Overview
Taste Test is a token launch platform that lets a new project and its community set a token's opening price together before trading begins. Anyone can deposit funds during an open event window, and the pooled deposits decide what the token is worth on day one. No auction, no insider pricing: the opening price forms in public.
Taste Test was built by Sundae Labs, the team behind the SundaeSwap decentralized exchange on Cardano, and runs what is called a Liquidity Bootstrapping Event, a structured deposit period that ends with the automatic creation of the token's first trading pool1. Development was funded through Project Catalyst, Cardano's community-run grant program, and the platform completed its funding milestones with a pilot event run alongside the governance project Clarity23.
Key Features
- Community-set opening price. During an event, the launching project locks its tokens into a smart contract while participants deposit ADA. The ratio between the two sides when the window closes becomes the token's first market price1.
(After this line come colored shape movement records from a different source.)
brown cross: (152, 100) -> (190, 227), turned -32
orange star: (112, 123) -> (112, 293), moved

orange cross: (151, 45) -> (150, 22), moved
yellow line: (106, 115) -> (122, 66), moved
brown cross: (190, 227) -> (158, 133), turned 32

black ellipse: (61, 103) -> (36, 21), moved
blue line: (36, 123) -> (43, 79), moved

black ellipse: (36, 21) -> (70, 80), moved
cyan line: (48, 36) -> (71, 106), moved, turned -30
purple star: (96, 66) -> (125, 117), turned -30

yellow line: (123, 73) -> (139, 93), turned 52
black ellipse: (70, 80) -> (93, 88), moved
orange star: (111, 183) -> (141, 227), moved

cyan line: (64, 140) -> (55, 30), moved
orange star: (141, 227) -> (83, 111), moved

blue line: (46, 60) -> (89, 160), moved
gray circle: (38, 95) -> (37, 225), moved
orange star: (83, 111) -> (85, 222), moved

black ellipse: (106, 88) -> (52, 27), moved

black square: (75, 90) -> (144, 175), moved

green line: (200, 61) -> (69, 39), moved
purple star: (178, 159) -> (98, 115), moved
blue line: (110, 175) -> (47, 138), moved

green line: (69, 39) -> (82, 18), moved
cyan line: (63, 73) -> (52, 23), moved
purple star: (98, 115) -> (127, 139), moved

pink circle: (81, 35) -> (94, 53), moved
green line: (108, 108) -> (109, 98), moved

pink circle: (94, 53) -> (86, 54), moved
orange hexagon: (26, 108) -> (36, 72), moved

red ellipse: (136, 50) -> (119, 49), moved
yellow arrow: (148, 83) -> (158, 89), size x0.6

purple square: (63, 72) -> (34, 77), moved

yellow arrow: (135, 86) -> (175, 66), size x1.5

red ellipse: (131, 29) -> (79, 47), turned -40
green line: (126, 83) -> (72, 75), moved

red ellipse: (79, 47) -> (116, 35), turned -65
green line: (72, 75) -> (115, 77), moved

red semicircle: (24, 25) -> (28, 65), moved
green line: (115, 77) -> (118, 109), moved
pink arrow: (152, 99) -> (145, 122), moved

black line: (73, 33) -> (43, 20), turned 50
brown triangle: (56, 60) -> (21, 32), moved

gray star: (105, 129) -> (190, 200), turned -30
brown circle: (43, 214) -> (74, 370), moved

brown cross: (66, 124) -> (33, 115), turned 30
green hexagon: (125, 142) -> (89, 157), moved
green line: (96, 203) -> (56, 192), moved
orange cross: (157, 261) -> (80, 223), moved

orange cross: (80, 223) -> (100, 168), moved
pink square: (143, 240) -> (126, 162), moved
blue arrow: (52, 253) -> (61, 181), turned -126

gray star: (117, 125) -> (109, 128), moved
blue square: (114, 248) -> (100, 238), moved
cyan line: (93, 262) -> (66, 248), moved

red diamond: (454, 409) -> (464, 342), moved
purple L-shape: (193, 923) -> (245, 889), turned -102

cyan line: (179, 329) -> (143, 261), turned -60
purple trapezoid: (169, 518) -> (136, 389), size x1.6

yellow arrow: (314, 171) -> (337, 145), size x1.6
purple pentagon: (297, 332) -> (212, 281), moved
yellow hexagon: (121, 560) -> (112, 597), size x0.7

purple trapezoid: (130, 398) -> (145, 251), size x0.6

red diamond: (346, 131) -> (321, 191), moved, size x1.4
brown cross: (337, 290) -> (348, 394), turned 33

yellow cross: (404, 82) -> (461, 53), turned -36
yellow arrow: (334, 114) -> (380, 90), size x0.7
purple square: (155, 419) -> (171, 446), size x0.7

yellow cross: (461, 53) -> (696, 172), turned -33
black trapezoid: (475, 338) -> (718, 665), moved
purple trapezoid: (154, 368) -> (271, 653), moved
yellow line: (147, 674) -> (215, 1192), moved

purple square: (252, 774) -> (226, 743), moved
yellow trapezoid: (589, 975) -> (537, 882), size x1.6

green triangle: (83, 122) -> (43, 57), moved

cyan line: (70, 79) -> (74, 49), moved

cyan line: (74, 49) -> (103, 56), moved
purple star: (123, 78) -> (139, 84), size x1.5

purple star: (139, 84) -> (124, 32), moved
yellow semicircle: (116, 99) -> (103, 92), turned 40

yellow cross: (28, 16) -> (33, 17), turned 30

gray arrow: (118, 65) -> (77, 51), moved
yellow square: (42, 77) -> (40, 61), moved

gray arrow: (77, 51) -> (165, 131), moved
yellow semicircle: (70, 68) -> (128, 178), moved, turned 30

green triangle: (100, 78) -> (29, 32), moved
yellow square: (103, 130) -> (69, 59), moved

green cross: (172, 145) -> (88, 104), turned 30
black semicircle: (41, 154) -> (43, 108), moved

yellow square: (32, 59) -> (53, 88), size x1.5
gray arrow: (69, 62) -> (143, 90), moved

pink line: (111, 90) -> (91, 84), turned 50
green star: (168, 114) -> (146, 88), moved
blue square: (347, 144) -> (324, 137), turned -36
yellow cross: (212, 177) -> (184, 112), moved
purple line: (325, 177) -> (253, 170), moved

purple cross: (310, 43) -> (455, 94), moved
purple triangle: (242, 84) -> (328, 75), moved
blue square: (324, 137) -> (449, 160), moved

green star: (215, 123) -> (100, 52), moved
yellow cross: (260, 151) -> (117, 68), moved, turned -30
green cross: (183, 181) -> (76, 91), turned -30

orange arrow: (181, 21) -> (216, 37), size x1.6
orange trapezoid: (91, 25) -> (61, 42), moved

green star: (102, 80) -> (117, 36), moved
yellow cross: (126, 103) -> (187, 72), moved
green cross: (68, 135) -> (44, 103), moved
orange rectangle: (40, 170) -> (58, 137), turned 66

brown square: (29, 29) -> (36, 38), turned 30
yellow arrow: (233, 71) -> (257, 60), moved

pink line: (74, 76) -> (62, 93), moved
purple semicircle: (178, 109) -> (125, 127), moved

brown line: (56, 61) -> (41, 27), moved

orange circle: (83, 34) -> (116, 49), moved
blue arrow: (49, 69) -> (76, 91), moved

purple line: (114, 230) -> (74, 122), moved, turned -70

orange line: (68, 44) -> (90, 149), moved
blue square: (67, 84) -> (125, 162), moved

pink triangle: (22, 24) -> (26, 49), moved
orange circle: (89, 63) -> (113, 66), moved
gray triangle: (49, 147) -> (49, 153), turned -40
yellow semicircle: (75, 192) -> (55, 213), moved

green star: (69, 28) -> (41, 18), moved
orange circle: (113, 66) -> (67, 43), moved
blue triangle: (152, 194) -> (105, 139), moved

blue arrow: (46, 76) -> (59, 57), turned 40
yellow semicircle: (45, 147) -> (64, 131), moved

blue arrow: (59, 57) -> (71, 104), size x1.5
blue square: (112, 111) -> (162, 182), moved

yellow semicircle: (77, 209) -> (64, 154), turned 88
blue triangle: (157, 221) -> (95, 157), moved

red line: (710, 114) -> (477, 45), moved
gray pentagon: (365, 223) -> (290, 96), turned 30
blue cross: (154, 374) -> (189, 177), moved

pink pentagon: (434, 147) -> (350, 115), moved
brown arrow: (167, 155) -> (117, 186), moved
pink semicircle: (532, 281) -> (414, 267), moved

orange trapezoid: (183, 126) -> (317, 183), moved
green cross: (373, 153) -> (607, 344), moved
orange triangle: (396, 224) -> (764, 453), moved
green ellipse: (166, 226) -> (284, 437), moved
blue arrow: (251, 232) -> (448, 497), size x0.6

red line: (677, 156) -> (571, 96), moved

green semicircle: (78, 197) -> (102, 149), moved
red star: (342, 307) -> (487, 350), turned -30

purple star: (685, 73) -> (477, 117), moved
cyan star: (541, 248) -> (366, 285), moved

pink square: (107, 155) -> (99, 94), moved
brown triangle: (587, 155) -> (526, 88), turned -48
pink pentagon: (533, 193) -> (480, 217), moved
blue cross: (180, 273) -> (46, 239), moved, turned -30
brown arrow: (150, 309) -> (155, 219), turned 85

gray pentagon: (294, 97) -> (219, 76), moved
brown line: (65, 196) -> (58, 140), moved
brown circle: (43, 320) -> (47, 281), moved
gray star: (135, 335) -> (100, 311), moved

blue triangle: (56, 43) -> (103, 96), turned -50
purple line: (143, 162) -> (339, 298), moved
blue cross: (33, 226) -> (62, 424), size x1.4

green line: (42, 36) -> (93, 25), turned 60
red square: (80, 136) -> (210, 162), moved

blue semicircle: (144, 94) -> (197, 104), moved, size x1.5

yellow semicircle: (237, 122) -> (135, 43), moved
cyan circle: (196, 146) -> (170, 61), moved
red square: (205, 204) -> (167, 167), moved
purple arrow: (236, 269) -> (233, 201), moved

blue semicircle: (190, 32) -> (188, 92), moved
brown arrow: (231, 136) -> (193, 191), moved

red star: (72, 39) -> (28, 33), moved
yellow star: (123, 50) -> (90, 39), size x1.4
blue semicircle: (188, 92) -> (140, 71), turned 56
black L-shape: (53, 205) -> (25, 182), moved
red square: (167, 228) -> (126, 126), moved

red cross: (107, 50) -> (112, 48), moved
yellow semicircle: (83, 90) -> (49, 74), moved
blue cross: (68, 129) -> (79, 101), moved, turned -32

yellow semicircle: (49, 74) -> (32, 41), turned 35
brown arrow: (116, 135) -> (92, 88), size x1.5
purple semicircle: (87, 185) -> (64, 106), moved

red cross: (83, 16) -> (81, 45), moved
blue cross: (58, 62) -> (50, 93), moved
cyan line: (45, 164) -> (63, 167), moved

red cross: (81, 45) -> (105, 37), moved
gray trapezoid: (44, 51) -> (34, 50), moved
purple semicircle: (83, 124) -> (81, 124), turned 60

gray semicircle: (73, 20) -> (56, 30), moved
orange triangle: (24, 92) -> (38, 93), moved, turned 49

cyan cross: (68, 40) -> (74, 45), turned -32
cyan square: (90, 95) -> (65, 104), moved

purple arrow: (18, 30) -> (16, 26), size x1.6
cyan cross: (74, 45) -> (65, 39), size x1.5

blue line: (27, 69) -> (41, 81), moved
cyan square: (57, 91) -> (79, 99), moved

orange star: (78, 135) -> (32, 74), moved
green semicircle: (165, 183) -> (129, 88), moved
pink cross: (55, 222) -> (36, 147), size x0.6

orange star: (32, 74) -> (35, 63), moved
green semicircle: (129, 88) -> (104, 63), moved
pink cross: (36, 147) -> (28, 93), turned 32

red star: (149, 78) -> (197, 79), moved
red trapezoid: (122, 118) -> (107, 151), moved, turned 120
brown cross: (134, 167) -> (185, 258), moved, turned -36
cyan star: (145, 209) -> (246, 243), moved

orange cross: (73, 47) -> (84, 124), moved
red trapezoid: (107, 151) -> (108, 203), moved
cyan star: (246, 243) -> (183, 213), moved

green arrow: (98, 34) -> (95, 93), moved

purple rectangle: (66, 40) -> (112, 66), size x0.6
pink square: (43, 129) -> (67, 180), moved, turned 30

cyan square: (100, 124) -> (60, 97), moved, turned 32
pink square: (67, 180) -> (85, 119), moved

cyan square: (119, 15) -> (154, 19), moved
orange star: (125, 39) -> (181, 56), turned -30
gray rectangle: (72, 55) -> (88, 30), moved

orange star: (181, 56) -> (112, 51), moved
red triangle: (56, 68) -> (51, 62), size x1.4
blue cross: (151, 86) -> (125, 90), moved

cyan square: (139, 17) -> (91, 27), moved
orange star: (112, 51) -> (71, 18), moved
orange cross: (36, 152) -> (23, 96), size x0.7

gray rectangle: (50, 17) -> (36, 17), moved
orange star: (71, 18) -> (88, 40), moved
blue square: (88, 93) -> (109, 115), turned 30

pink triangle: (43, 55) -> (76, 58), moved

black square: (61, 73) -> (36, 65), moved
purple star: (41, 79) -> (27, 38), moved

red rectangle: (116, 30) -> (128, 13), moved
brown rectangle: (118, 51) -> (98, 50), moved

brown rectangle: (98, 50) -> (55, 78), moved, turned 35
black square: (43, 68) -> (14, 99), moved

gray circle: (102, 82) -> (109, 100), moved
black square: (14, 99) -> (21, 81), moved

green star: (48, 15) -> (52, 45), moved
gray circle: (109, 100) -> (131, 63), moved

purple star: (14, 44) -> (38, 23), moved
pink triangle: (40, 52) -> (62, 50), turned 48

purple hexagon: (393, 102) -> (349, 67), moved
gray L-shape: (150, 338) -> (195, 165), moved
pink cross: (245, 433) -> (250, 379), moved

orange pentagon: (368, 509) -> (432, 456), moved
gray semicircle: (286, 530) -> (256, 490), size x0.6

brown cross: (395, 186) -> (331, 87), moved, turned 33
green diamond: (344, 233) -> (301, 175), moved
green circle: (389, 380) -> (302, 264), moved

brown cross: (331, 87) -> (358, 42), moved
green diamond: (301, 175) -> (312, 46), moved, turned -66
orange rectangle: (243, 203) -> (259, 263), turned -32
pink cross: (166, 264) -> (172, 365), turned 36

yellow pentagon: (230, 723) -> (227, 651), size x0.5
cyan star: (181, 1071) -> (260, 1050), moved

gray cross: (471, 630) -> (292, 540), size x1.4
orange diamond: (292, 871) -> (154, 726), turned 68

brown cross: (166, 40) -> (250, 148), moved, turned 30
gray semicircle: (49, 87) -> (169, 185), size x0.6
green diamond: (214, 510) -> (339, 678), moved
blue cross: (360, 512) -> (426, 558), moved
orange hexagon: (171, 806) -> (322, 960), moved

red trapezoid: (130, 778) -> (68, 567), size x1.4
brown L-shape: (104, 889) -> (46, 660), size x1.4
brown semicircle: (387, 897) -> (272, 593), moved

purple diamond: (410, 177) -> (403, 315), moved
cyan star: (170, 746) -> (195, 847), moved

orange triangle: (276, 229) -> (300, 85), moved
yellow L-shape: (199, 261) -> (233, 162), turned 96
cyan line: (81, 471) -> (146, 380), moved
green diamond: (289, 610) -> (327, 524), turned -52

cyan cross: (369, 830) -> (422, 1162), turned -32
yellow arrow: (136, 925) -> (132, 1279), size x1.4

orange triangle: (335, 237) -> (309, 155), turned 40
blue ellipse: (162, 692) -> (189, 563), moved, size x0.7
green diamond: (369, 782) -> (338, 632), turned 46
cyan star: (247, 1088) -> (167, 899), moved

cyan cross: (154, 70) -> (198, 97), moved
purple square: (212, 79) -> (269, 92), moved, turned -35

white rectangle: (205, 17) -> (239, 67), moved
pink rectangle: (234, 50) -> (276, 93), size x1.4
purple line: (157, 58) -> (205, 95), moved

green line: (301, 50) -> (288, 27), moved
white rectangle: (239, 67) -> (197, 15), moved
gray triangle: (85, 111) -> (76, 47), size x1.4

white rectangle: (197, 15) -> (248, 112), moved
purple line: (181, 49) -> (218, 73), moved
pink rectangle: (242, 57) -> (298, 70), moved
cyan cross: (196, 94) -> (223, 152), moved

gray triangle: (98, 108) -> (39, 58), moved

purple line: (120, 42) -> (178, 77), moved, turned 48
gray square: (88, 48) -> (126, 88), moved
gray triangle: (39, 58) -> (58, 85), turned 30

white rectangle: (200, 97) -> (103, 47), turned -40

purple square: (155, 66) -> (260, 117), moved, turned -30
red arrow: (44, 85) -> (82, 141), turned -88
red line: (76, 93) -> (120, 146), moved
- Deposits, not bets. Nothing is swapped while an event runs. Participants can withdraw their full deposit at any point before the close, so the forming price reflects real demand rather than trapped speculation1.
- Instant trading pool. When an event ends, all locked tokens and deposited ADA move directly into a new SundaeSwap liquidity pool, so the token starts trading with deep, community-owned liquidity instead of a thin market1.
- No middleman holding funds. The Project Catalyst proposal behind the platform specifies a non-custodial design: no company or individual holds participant deposits, can cancel the pool creation, or can tilt the final price2.
- Open-source contracts. The smart contracts that run each event are published in a public GitHub repository for anyone to inspect3.
What to Expect
For projects planning a token launch, Taste Test works as an alternative to launchpads that sell tokens at a fixed price. Instead of guessing a valuation, a team hands that question to the market: it commits a token allocation, opens an event, and lets deposits find the price. Sundae Labs' own market research into token launches (most surveyed buyers reported losing money to launch-day volatility, and deep liquidity ranked among their top concerns) describes the gap the model is built to close4.
For everyday users, joining an event feels closer to pledging than trading. You connect a Cardano wallet, deposit ADA, and receive receipt tokens that track your share. You can watch the implied price move as others join or leave, and withdraw at any time before the event closes1. When the pool goes live, you claim liquidity pool tokens, a receipt for a slice of the new trading pair that holds both ADA and the launched token, rather than a simple balance of the new asset. Economically, it works out as if everyone bought in at the same shared price1.